Part of Shidduchim 101 – Part 3
A girl wants to feel taken care of by her future husband. When a boy holds open the door for her, she gets this sensation. Of course, he isn’t really taking care of her yet, but her feelings may mean more to her than reality. When the boy fumbles with the keys, it ruins this sensation, and the effect of holding open the door is lost. However, if he doesn’t open the door, she may think that he doesn’t care about her. Therefore, if you forget to open the door, just say “oh, I forgot to open the door.” This way she understands what you were thinking, and won’t hold it against you.
Many boys would rather skip this whole show. It seems pointless to make believe he is taking care of a girl who is really still a stranger to him. You may want to consider this. The first time, open the door and say “it seems a little bit strange to me, but this is what I was told to do.” Many girls will answer “it’s ok, I’ll do it myself.” If she wants it anyway, well, then do so. However, depending on the girl’s personality and her family’s origin, this may be very important to her. She may be offended that he doesn’t show interest in pampering her. Every boy and every girl are different.
7 Responses
Holding open a door is called “common courtesy.” Where I live (Toronto), it’s common for people going into or out of a subway station to pause as they’re going through the door and hold it open long enough for the person behind to catch up so that they don’t have to open the door. If strangers can do this for each other, a guy doing something similar for a date should be even more basic as etiquette. Haven’t any of you learned simple social manners?

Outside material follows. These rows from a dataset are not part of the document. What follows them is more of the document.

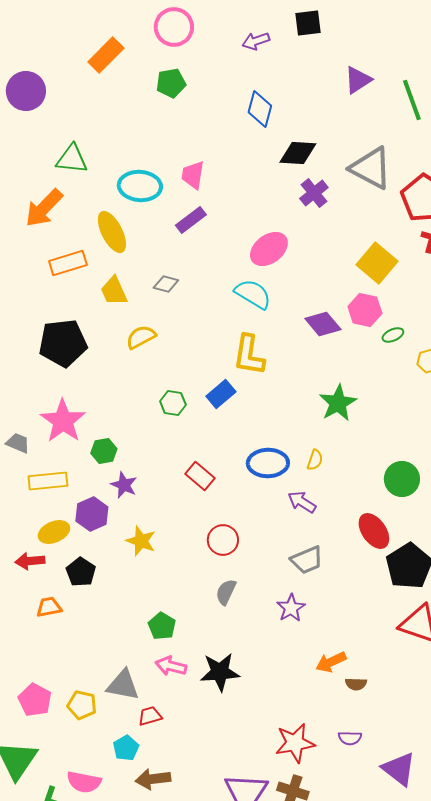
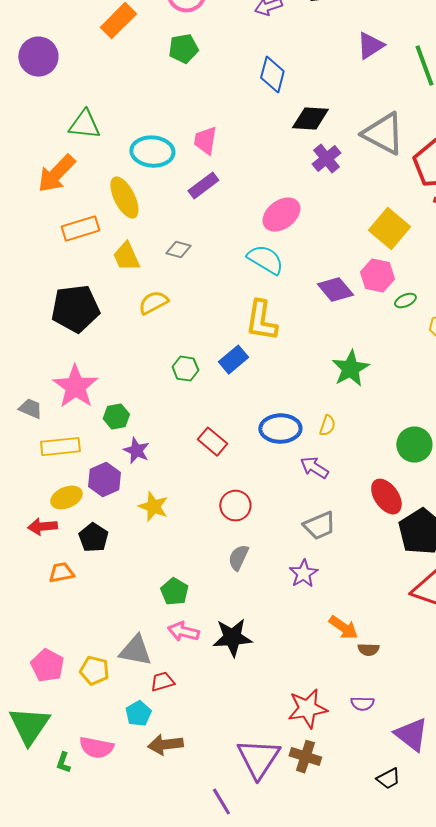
orange arrow: (331, 662) -> (343, 628), turned -120

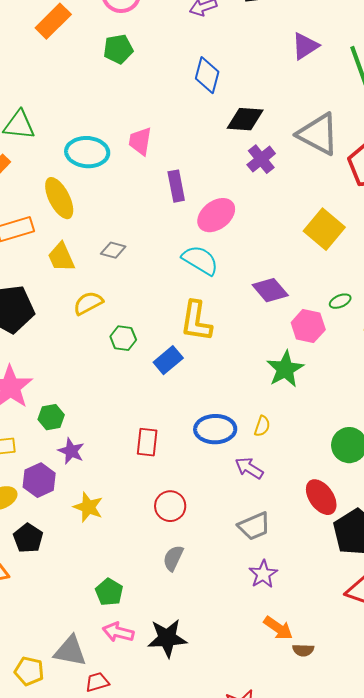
purple rectangle: (203, 186) -> (176, 186), moved, turned -64
pink hexagon: (377, 276) -> (308, 326), moved
green hexagon: (185, 369) -> (123, 338), moved
red rectangle: (212, 442) -> (147, 442), turned 56
purple star: (303, 574) -> (263, 574), moved

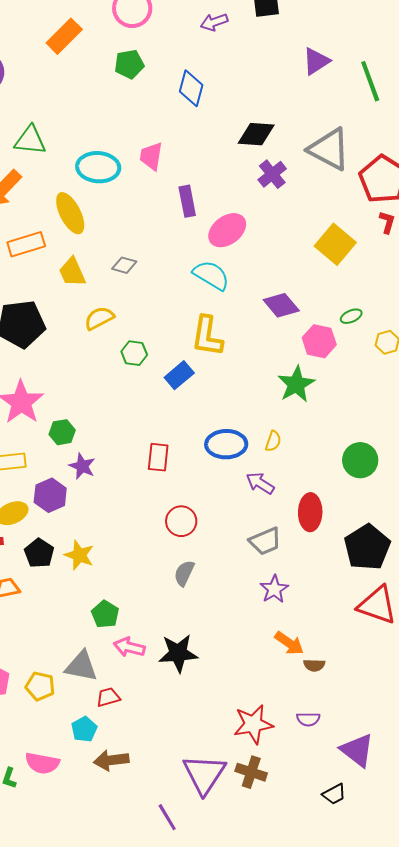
blue diamond: (207, 75) -> (191, 88), moved
red ellipse: (321, 497) -> (310, 512), moved, turned 36
yellow star: (88, 507) -> (79, 555), moved
green pentagon: (109, 592) -> (105, 614), moved

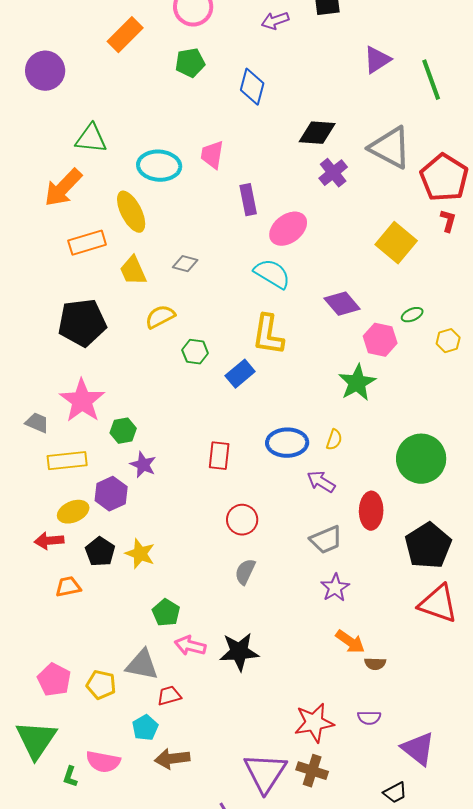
green circle: (360, 460) -> (421, 459), size x1.4

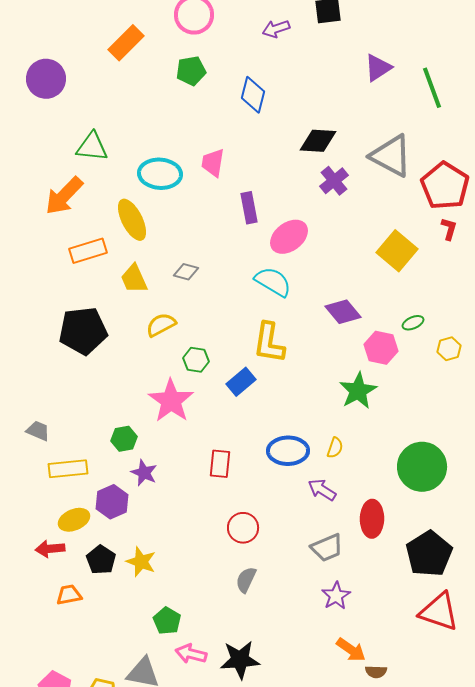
pink star: (82, 401) -> (171, 401), moved

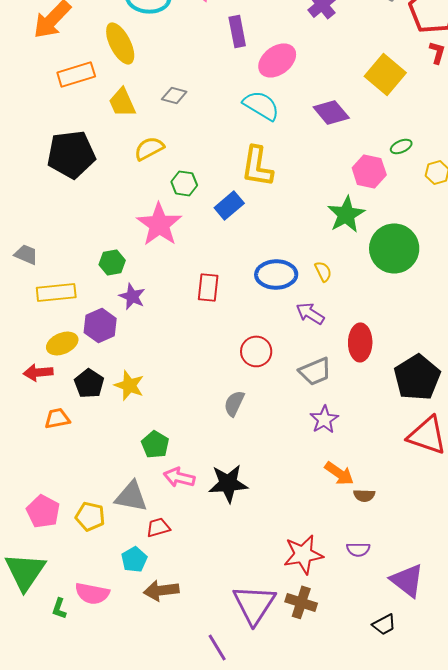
purple diamond: (343, 312) -> (331, 112), moved
yellow semicircle: (335, 448) -> (323, 271), turned -45
green circle: (422, 467) -> (394, 248), moved
red circle: (243, 528) -> (256, 351), moved

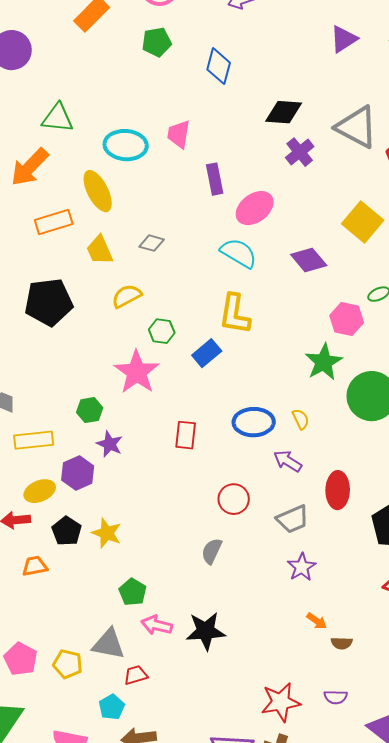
orange arrow: (339, 473) -> (317, 621), size x0.7

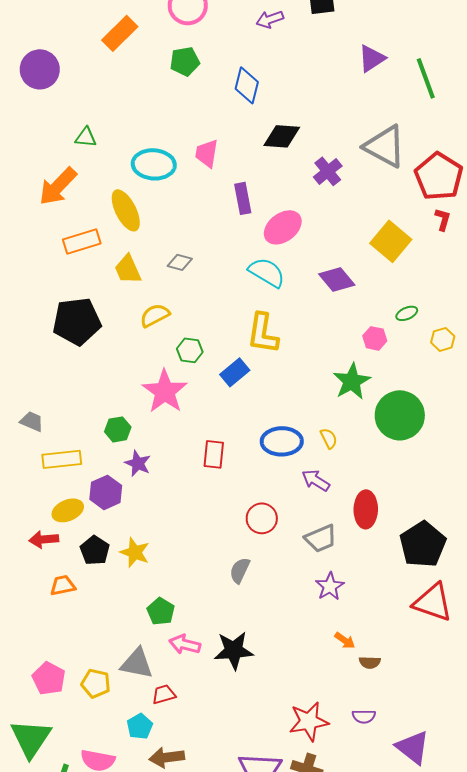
black diamond: (284, 112) -> (282, 136), moved
green triangle: (58, 118) -> (86, 137), size x0.7
pink hexagon: (347, 319) -> (375, 338), size x0.7

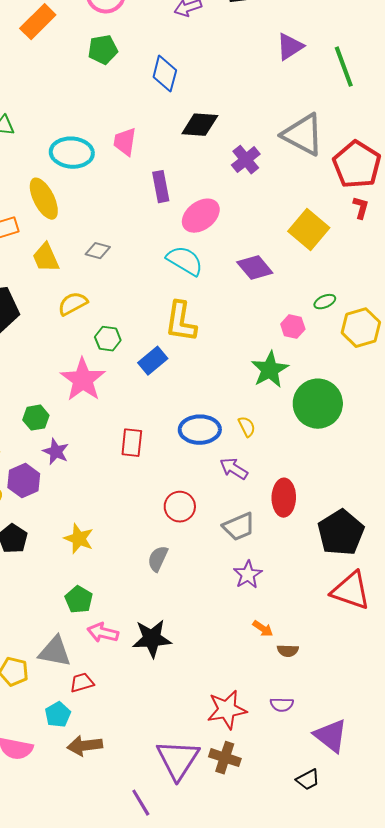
yellow hexagon: (443, 339) -> (361, 328), size x1.6
yellow star: (135, 552) -> (79, 539), moved

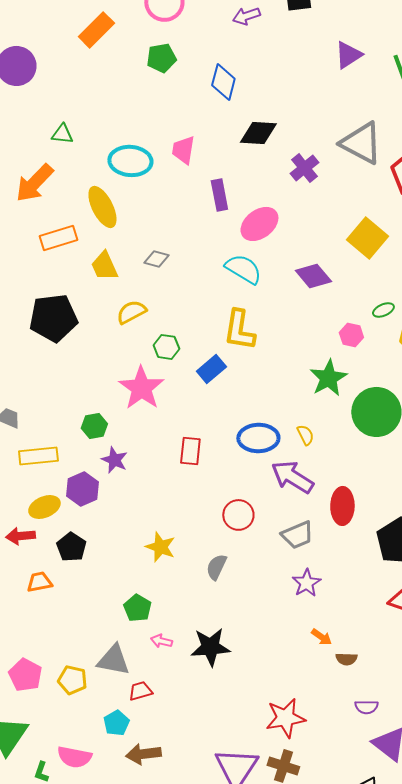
purple arrow: (234, 469) -> (292, 477), size x1.5
yellow star: (79, 539) -> (160, 547), moved
pink arrow: (103, 633) -> (161, 641), size x0.7
purple semicircle: (282, 705) -> (366, 707), moved

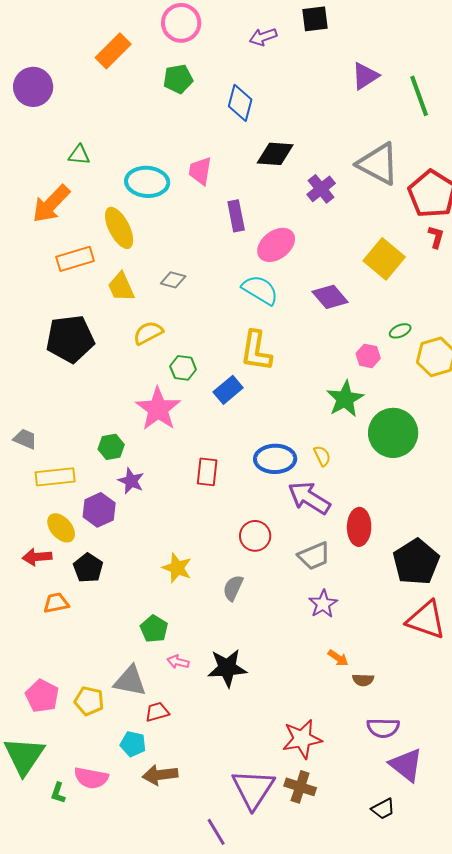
yellow ellipse: (44, 507) -> (61, 528), turned 72
purple semicircle: (366, 707) -> (383, 728), size x1.4
cyan pentagon: (116, 723) -> (133, 744), turned -30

“why are girls on this site?” um–because presumably this site is meant as an actual help with going out with them–not self-decided, self-referential opinions??
Always good to consider–a good number of these strange creatures, whom you are going out with, but seem to wish no input from, do not need chivalry or pampering (sic!), but rather a guy who considers his date his equal and engages with her respectfully.
no girl feels pampered when the guy holds the door open. it’s just awkward and a tznius issue.
I think it is just to show you can be a gentleman. So if you say “I was told to do this” you lose the whole point. As far as tznius is concerned, you don’t need to stand there and watch her get into the car, just open the door and start heading to the drivers seat. She can close the door herself.
“speaking as one who’s had the door held open….” what are girls doing on this site?? and why is such a comment let through??
That’s completely wrong. Speaking as one who’s had the door held open and not, it is a little thing that, in my experience, will immediately bring you up a notch in the girl’s eyes. Even though she is 10000% capable of opening her own door, its a very clear unspoken message that you are a mentsch who will treat her with respect. This is a real ‘guy vs girl mentality’ situation, because its really about the emotions (which is really the girl’s domain), not about the actual act of holding open a door. Most girls, even if they downplay it out of embarrassment and fear of being seen as vulnerable, will feel valued, appreciated, respected, and taken care of, and will definitely hold you in higher esteem. Why risk offending a girl, who is deep down hoping you’ll do the gentlemanly thing, just because you think its silly?
but which girl actually wants it?
it’s just demeaning and awkward. yes, girls want to be pampered and taken care of. yes, they want a husband whos a gentleman, but they don’t want you to open the door for them. instead, ask them what they like and mention the different reasons you think you can fill those desires- obviously not in the same context.